Concerns about antibiotics in drinking water are greatly increasing worldwide; the removal mechanisms of trace antibiotics in the advanced treatment of drinking water have become an urgent and challenging problem. The main research subjects of this project are the catalytic ozonation mechanism and pathway, the activated carbon biological cometabolic degradation process and the removal mechanisms of these two coupled processes in the treatment of typical antibiotics in drinking water by combined catalytic ozonation/activated carbon treatment process. Through research of catalytic oxidation pathway and morphological transformation in the catalytic ozonation of trace typical antibiotics of different structure and morphology in drinking water, highly efficient catalytic approach to improve the removal efficiency of antibiotic in micro-polluted source water are investigated, and the environmental factors and mechanisms affecting the catalytic pathway are also studied. The mechanism and affecting factors of the removal of antibiotics and their oxidation products in oligotrophic water conditions by activated carbon layer biological cometabolism are studied, and the distribution of biofilm bacteria and antibiotic resistance genes in activated carbon layer are investigated.

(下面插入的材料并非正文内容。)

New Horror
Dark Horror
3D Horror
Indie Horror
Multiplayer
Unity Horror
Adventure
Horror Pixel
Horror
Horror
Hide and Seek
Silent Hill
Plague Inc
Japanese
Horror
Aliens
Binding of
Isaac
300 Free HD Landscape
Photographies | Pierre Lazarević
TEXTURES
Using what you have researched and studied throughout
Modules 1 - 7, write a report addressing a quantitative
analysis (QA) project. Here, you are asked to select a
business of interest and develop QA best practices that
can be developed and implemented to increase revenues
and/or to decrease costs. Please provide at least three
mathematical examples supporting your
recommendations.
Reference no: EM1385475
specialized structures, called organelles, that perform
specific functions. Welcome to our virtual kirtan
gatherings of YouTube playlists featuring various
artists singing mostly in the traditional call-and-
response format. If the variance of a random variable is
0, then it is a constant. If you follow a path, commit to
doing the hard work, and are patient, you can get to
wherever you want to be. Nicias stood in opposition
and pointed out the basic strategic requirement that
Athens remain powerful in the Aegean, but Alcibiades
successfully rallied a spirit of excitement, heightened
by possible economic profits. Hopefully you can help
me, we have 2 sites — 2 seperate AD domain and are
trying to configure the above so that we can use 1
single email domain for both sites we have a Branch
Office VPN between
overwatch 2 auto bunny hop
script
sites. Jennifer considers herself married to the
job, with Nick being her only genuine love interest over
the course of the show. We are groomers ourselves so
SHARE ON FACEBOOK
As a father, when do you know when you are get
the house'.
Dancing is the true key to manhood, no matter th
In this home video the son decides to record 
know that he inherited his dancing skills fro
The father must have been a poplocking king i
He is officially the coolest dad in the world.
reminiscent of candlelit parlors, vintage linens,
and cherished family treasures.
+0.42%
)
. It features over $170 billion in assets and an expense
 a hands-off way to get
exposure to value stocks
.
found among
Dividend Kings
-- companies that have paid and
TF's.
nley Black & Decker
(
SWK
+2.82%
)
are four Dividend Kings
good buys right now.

The response mechanisms of activated carbon layer biological cometabolism to the catalytic ozonation in the catalytic ozonation/activated carbon combined process are researched; the induction effect and impact mechanism of catalytic ozonation on the biofilm bacteria antibiotic resistance genes are investigated; and the coupling effect and mechanism of the combined process of catalytic ozonation/biological activated carbon on the treatment of antibiotics are studied. The mechanisms and parameters of antibiotics removal in drinking water by combined catalytic ozonation/biological activated carbon process are further investigated and discussed based on the above studies.

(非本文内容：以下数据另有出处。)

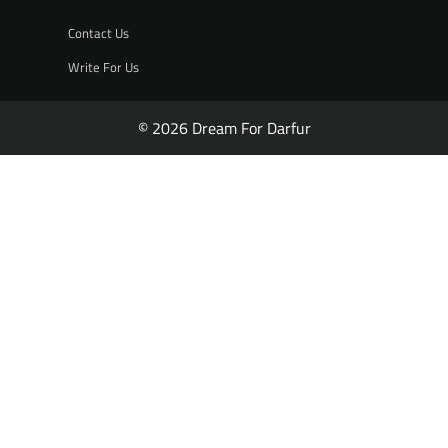
Contact Us
Write For Us
© 2026 Dream For Darfur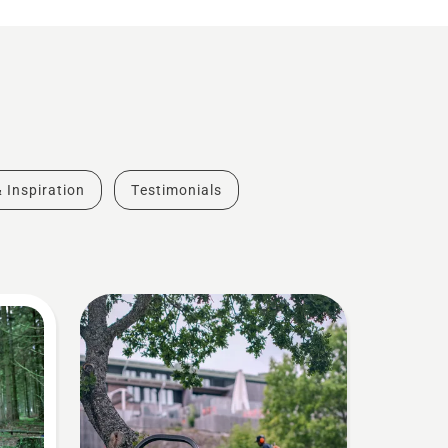
& Inspiration
Testimonials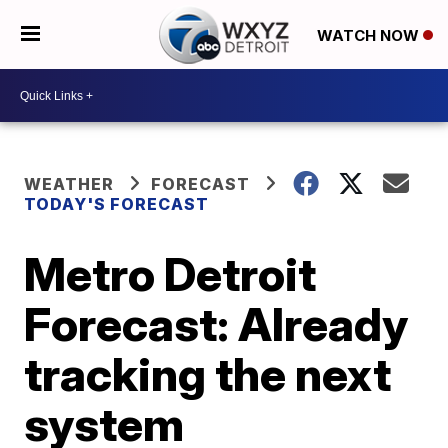
WATCH NOW
WEATHER
FORECAST
TODAY'S FORECAST
Metro Detroit
Forecast: Already
tracking the next
system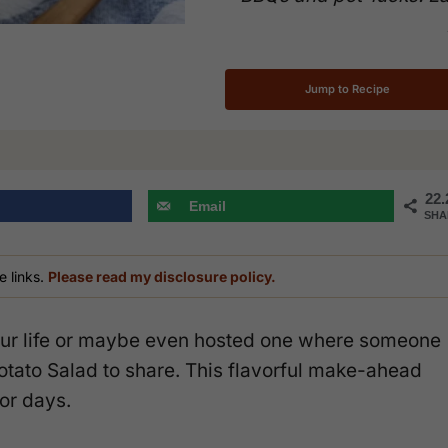
Jump to Recipe
22.
Email
SHA
e links.
Please read my disclosure policy.
 your life or maybe even hosted one where someone
otato Salad to share. This flavorful make-ahead
or days.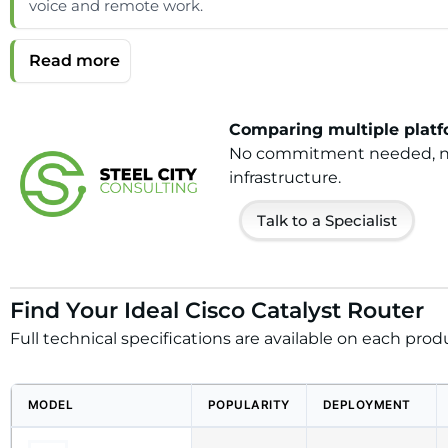
voice and remote work.
Comparing multiple platfo
No commitment needed, no h
infrastructure.
Talk to a Specialist
Find Your Ideal Cisco Catalyst Router
Full technical specifications are available on each prod
MODEL
POPULARITY
DEPLOYMENT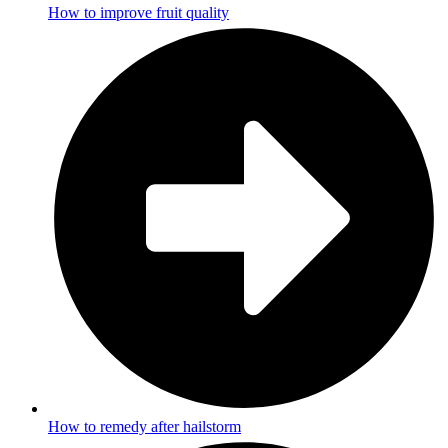
How to improve fruit quality
How to remedy after hailstorm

饮用水中抗生素的问题已引起高度重视，微量抗生素在饮用水深度处理中的去除机制成为急需研究的课题。本课题主要研究饮用水臭氧/活性炭催化氧化-生物活性炭工艺中典型抗生素的催化氧化途径与机理、活性炭生物共代谢降解及联合工艺的耦合去除机制。通过对不同结构抗生素在催化臭氧氧化过程中的形态转化和活性炭表面结构性质的构效关系研究，探索该催化体系下抗生素的催化氧化途径和机理；研究贫营养水质因素下活性炭生物膜生物共代谢作用对抗生素及其氧化产物的去除机制和影响效应、活性炭炭层生物膜细菌抗生素抗性基因与共代谢效能的关联性；研究催化臭氧氧化与活性炭联合工艺中炭层生物共代谢及抗性基因对催化臭氧化的感应效应及影响机制，揭示臭氧/活性炭催化臭氧化与生物炭联合工艺去除抗生素的耦合效应与机制，为提高抗生素在催化臭氧化-活性炭工艺中的协同去除效率提供科学依据。

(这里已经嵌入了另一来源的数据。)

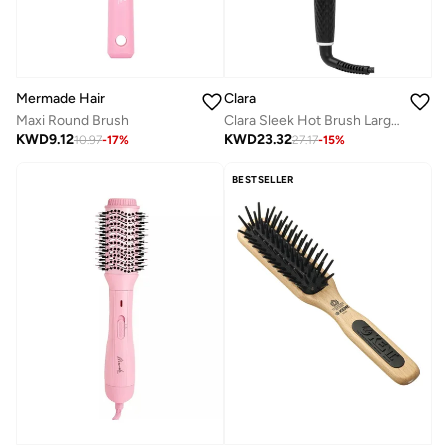
Mermade Hair
Clara
Maxi Round Brush
Clara Sleek Hot Brush Large Thermal Hair Brush, Negative Ion Anti-Frizz Hair Straightening Brush, 5 Heat Settings, Auto Shut-Off 45 Min, 360° Swivel Cord, Type G Plug, 560W, Black
KWD
9.12
KWD
23.32
10.97
-
17
%
27.17
-
15
%
BESTSELLER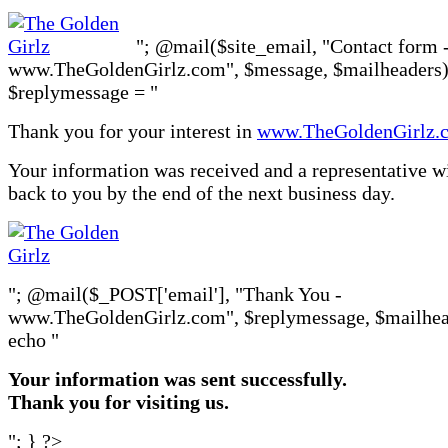
"; @mail($site_email, "Contact form 
www.TheGoldenGirlz.com", $message, $mailheaders)
$replymessage = "
Thank you for your interest in
www.TheGoldenGirlz.
Your information was received and a representative wi
back to you by the end of the next business day.
"; @mail($_POST['email'], "Thank You -
www.TheGoldenGirlz.com", $replymessage, $mailhea
echo "
Your information was sent successfully.
Thank you for visiting us.
"; } ?>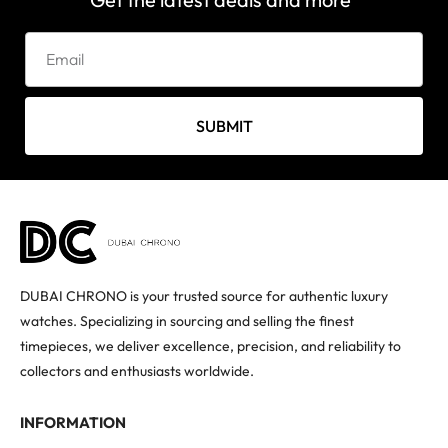
SUBMIT
DUBAI CHRONO is your trusted source for authentic luxury
watches. Specializing in sourcing and selling the finest
timepieces, we deliver excellence, precision, and reliability to
collectors and enthusiasts worldwide.
INFORMATION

环境水体中普遍存在痕量抗生素，饮用水深度处理工艺能否将其有效去除影响到饮用水的安全性。本课题首先分析了本地几种水体中典型抗生素的污染来源及污染水平，检测出了多种痕量抗生素；以常用的磺胺甲恶唑和红霉素为典型目标物质，研究了水中微量典型抗生素的臭氧氧化效果以及环境因素pH、臭氧量等对其氧化去除的影响，研究了臭氧、臭氧/双氧水及臭氧/活性炭等催化氧化工艺对典型抗生素的降解特征，揭示了臭氧催化氧化对抗生素去除主要是强化了羟基自由基氧化的机制；探讨了磺胺甲恶唑的臭氧氧化的可能降解途径和中间产物，磺胺甲噁唑在臭氧氧化过程中可形成3—氨基—5—甲基异噁唑（C4H6N2O）、对苯二酚（C6H6O2）、4-硝基苯磺酰胺（C6H6N2O4S）、对硝基苯胺（C6H6N2O2）和4—氨基苯磺酰胺（C6H8N2O2S）等中间产物，其结构中的S元素最终转化为SO42-，N元素最终转化为NH4+、游离氨和NO3-等；解析了痕量抗生素在水厂“混凝沉淀-臭氧氧化-活性炭滤池”工艺中的去除规律和去除效率，其中臭氧工艺是去除抗生素的关键技术；利用斑马鱼微核率实验，研究了药物诺氟沙星及其臭氧化中间产物的生理生物毒性，分析了臭氧氧化对该药物生物毒性的影响，臭氧氧化可以有效降低诺氟沙星对斑马鱼的生理毒性。通过费氏弧菌的发光抑制性研究表明，pH对水中诺氟沙星、左氧氟沙星及磺胺甲恶唑等药物臭氧化产物的生物毒性有较大影响，中性pH条件下臭氧氧化形成的中间产物毒性最低。研究了活性炭特性与抗生素吸附的关系，通过利用KOH和NH4Cl对活性炭改性均提高了对抗生素的饱和吸附容量和吸附速率；分析了生物活性炭中微生物菌群、抗性基因对微生物抗氯能力的影响，不同高度生物活性炭层中的生物膜细菌主要类群基本相同，其生物量沿水流方向减少，水中抗生素可诱导细菌产生抗性基因，并使细菌对抗生素的耐受性和抗氯性均增强，当进水抗生素浓度为500ng/L，运行5个月后生物膜对抗生素的耐受强度能达10mg/L,抗氯强度可达5mg Cl2/L。项目研究对提高饮用水安全性具有较重要的科学和实际意义。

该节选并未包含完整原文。